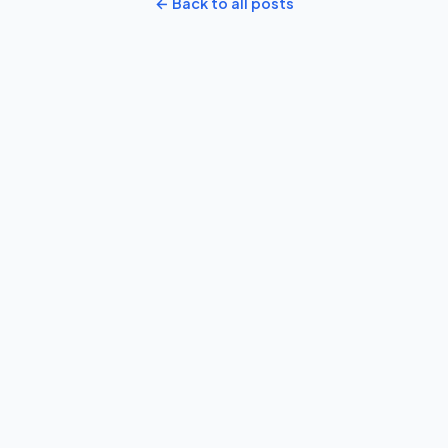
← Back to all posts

==

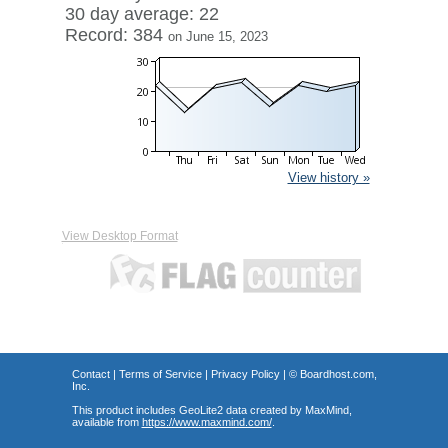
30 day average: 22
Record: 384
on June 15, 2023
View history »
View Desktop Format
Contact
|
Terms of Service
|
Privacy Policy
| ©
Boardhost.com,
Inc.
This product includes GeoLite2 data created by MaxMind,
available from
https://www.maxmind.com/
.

* * *

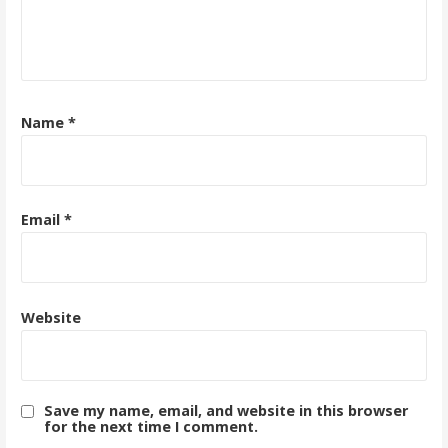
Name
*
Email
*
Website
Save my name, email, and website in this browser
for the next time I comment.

Task prompt — An exact, complete copy of the lines above from the one with "Save my name, email, and" through the one with "for the next time I comment." is the whole answer.

Output of the task —
Save my name, email, and website in this browser
for the next time I comment.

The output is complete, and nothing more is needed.